Here, we need to find the present age of grandmother. We will assume the present age of Ram is $y$ years, and he is $\dfrac{1}{6}$ of his grandfather's age, and $g$ for the grandfather’s age.

Let as the present age of Ram is $y$ years and present age of grandfather is $y$ $= \dfrac{1}{6}g$ (Since grandfathers age is $g$ and $\dfrac{1}{6}$ of grandfather’s age)
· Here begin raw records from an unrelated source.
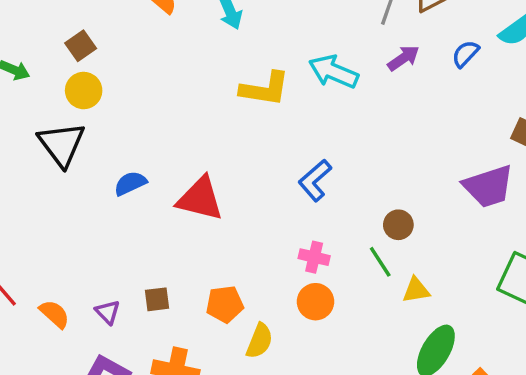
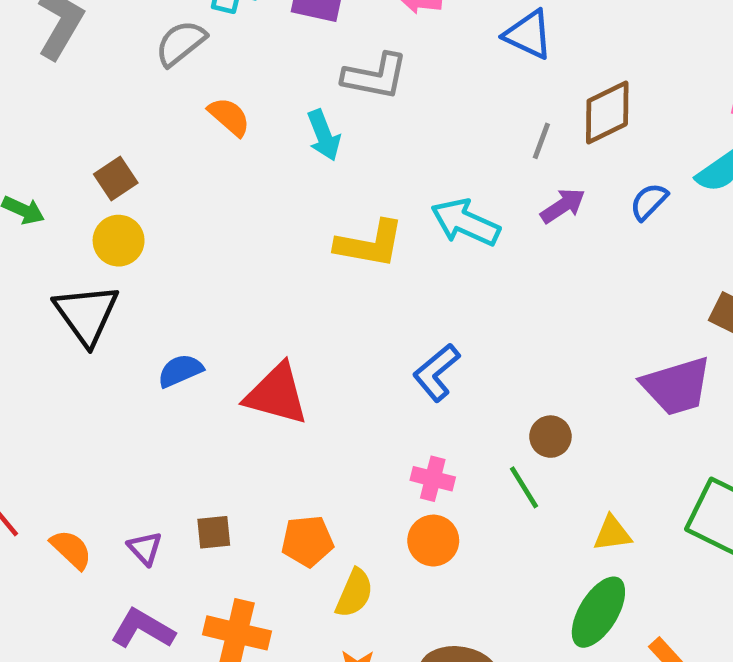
yellow triangle: (416, 290) -> (612, 533), moved

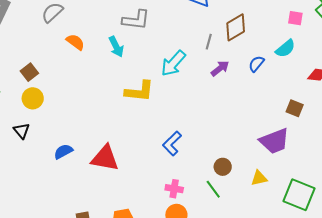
cyan arrow: (465, 222) -> (173, 63), moved, turned -68
black triangle: (86, 314) -> (22, 131), size x0.6
yellow triangle: (612, 533) -> (259, 178), moved

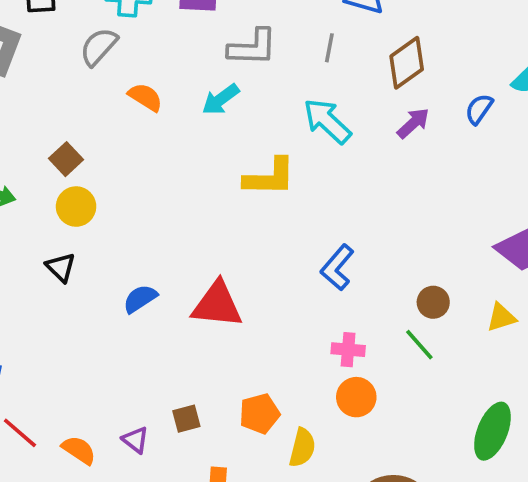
brown diamond: (236, 27) -> (407, 63), moved
gray line: (209, 42) -> (329, 48), moved
cyan arrow: (116, 47) -> (221, 99), turned 85
cyan arrow: (173, 63) -> (327, 121), turned 96

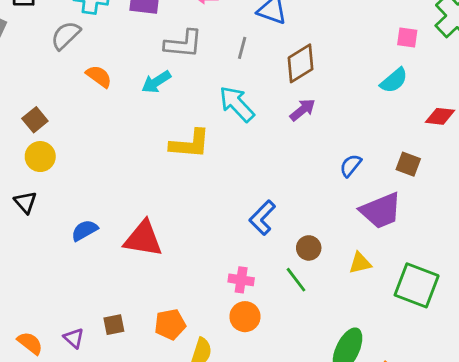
blue semicircle: (479, 109) -> (351, 166), moved
blue L-shape: (337, 267) -> (262, 218), moved

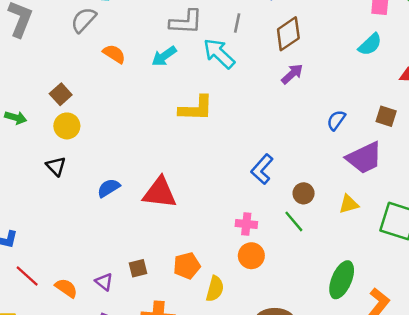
cyan arrow: (237, 104) -> (219, 54), moved

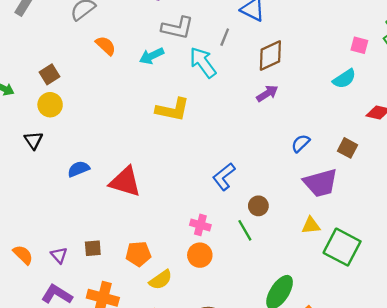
yellow triangle: (349, 204) -> (311, 225), moved
yellow semicircle: (215, 289) -> (161, 280), turned 30

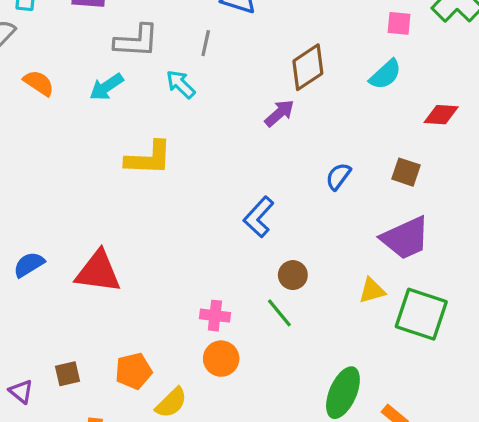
brown diamond: (270, 55) -> (308, 67), moved
cyan arrow: (203, 62) -> (181, 84), size x0.7
blue L-shape: (224, 177) -> (259, 217), moved
purple trapezoid: (321, 183) -> (405, 238), moved

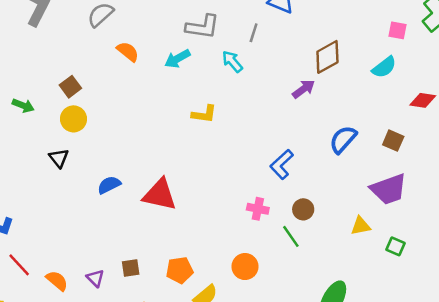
yellow L-shape: (149, 158) -> (204, 114), size x0.7
blue semicircle: (338, 176) -> (343, 139), size x1.4
green square: (421, 314) -> (396, 246), size x0.5
pink cross: (215, 316) -> (258, 209), moved

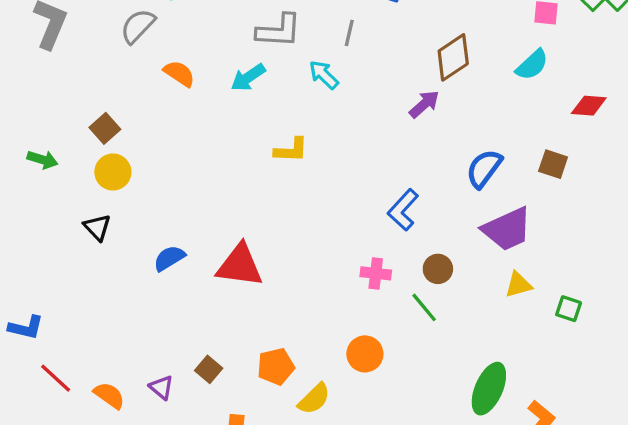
purple trapezoid: (389, 189) -> (507, 229), moved
brown square: (131, 268) -> (209, 369), turned -36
Since grandfather’s age $\Rightarrow y = \dfrac{1}{6}g$ solving this equation with cross multiplying $6$on left hand side we get
$\Rightarrow 6y = g$ which is $\Rightarrow g = 6y$
Hence the grandfather age is $6y$ (Since $y$ is the age of ram and so $6y$ is the age of grandfather thus if the age of ram is $15$ then the age of the grandfather is 6 times the rams age which is $90$ )
Hence $6y$ is the grandfathers age so then $6y - 2$ will be the grandmother’s age
(Since $6y$ is the grandfathers age as per above example if rams age is $15$ then the grandfathers age is $90$ and Hence the grandmothers age will be two years lesser than the grandfather which is $6y - 2 = 6(15) - 2 = 90 - 2 = 88$ )
Hence the present of the grandmother is $6y - 2$